The other folder with the same name of input images contains all related image results for visualization purposes.

They are processed copies of the original images, all the image content information was processed and extracted as traits information.

Collaboration

The SMART pipeline has been integrated into CyVerse cloud computing-based website: PlantIT (https://plantit.cyverse.org/)

CyVerse users can upload data and run the SMART pipeline for free.

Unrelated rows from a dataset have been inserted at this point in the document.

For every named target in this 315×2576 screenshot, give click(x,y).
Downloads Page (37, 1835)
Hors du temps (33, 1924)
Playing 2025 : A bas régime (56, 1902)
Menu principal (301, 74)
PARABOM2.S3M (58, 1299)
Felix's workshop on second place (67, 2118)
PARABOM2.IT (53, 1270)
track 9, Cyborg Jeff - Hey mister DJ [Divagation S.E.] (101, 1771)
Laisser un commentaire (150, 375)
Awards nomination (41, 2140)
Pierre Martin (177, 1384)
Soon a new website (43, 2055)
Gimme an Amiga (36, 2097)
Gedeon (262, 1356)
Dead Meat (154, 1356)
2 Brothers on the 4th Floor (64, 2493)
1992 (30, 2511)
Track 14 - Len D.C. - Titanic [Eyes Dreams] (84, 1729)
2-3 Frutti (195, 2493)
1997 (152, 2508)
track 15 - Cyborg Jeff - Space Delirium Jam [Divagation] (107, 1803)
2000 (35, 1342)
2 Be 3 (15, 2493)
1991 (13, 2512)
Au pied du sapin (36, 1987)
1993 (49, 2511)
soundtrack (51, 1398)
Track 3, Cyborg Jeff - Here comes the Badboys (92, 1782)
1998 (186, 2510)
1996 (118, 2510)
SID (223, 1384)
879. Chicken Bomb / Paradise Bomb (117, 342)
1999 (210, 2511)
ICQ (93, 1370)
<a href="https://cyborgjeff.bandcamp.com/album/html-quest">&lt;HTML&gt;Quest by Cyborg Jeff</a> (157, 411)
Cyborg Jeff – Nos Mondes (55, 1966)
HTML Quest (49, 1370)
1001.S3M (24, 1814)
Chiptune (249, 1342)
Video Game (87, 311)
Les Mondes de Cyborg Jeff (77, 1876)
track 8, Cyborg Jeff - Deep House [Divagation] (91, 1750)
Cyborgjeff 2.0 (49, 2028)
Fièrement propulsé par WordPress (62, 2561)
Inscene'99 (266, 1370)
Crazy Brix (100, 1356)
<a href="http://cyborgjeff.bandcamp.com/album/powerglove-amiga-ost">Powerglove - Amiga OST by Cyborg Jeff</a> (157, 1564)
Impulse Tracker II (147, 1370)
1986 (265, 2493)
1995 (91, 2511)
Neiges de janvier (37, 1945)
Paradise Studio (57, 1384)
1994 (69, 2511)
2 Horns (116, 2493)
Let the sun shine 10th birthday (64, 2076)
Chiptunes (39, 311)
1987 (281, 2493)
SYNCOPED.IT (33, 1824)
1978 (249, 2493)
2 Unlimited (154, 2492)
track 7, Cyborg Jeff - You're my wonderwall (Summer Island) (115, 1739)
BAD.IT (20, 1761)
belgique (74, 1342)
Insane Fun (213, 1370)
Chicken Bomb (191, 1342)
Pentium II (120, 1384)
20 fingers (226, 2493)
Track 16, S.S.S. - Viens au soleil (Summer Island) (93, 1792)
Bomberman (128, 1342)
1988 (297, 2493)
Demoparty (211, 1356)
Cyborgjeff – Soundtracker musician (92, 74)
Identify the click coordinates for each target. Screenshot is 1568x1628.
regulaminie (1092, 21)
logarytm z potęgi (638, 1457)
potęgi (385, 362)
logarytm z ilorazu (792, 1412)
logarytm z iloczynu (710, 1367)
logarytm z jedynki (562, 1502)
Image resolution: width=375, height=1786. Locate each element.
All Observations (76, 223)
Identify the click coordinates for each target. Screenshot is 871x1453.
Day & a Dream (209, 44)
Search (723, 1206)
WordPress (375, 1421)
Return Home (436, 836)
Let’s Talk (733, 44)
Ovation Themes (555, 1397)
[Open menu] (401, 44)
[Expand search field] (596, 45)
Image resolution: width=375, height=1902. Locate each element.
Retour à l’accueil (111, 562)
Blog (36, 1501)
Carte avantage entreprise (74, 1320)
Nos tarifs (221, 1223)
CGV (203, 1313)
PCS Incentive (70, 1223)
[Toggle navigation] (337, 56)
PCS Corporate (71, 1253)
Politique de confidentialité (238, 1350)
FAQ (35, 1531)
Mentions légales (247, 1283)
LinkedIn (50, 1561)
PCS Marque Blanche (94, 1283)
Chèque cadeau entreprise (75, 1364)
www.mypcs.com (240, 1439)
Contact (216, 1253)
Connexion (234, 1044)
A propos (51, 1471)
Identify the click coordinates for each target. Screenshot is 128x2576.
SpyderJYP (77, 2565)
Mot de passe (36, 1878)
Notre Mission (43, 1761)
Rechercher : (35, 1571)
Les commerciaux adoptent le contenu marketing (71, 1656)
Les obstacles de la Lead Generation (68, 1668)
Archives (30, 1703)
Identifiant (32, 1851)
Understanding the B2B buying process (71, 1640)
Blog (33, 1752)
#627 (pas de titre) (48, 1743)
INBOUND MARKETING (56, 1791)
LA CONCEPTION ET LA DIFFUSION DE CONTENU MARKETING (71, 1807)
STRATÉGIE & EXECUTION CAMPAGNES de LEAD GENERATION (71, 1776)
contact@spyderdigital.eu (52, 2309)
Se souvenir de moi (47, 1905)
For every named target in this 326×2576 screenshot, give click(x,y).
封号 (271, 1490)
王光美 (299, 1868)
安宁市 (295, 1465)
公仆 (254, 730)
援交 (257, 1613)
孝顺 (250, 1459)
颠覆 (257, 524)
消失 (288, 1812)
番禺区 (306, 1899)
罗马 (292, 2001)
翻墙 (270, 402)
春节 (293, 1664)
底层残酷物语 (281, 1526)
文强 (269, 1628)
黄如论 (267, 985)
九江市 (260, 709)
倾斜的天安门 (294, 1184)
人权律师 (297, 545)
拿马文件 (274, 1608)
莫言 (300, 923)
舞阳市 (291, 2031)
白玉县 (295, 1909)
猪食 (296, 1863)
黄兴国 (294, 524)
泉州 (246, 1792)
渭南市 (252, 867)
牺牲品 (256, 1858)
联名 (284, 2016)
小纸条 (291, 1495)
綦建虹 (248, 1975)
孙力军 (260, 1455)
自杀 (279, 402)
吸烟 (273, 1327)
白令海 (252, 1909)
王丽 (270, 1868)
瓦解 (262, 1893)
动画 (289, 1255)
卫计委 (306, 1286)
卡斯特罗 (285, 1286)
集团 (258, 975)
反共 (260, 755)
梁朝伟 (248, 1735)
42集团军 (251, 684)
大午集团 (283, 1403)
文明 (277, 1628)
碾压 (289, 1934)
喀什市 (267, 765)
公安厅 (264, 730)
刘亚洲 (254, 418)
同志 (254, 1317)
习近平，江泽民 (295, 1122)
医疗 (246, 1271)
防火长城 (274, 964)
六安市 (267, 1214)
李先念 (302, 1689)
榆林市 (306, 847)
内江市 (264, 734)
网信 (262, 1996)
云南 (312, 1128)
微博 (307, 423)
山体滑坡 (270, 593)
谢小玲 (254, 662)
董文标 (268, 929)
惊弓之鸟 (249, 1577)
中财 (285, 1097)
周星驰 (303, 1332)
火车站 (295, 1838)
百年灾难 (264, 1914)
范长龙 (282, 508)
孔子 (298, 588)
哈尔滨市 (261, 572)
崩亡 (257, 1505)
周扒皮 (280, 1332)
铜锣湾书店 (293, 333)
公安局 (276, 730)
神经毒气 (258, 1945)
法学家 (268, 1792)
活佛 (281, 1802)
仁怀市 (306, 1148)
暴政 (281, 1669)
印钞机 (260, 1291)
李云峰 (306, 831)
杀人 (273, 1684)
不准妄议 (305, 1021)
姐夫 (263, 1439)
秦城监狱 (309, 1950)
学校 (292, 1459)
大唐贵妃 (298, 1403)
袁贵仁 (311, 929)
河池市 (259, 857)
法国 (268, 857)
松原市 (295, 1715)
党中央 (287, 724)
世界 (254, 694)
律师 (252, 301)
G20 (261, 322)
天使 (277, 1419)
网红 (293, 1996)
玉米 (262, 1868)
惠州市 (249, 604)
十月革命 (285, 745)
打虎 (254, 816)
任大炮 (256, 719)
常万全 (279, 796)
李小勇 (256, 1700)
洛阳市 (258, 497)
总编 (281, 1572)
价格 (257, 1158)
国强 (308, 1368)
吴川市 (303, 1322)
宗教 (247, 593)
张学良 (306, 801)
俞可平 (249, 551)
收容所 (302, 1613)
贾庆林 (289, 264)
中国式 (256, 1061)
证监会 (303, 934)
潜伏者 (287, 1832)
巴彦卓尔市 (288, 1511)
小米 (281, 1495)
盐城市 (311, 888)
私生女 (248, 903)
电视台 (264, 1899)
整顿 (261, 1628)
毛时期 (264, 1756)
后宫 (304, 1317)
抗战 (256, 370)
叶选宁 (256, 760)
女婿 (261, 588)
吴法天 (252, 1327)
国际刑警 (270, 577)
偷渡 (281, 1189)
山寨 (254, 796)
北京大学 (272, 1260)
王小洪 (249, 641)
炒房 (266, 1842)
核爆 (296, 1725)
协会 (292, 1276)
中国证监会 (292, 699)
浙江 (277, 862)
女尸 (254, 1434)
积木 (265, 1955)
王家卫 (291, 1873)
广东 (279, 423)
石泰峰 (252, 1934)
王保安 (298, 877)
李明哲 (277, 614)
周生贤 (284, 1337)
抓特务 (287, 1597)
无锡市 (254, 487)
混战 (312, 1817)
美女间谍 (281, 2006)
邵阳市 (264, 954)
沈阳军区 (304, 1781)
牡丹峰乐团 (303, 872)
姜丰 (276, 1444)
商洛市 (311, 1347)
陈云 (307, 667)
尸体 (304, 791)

The SMART pipeline has also been applied in collaboration with following research institutes and companies:

1. Dr. David G. Mendoza-Cozatl at University of Missouri

2. Dr. Kranthi Varala at Purdue University

3. Dr. Filipe Matias at Syngenta

4. Dr. Tara Enders at Hofstra University

5. Briony Parker at Rothamsted Research

6. Dr. Fiona L. Goggin at University of Arkansas

Imaging protocol for SMART

Setting up plants

1. Place one plant in one tray.
2. Use black color mesh to cover the soil.
3. Place the maker object on the left corner of the tray.
4. Prefer the plant did not grow out of the boundaries of the tray.

Setting up camera

1. The camera lens should be parallel to the plant surface to capture an undistorted top view. 
2. The plant object should be in the center of the image and within the focus of the camera lens.
3. The depth of field should cover the different layers of the plant leaves. 
4. Higher resolution (e.g., an 8-megapixel camera produces a file size that is 2448 x 3264 PPI) is suggested to acquire clear and sharp image data.

Setting up the lighting environment

1. Diffuse lighting is suggested. 
2. Reduce shadow as much as possible.
3. Keep the illumination environment constant between imaging different plants. 
4. Avoid overexposure and reflection effects.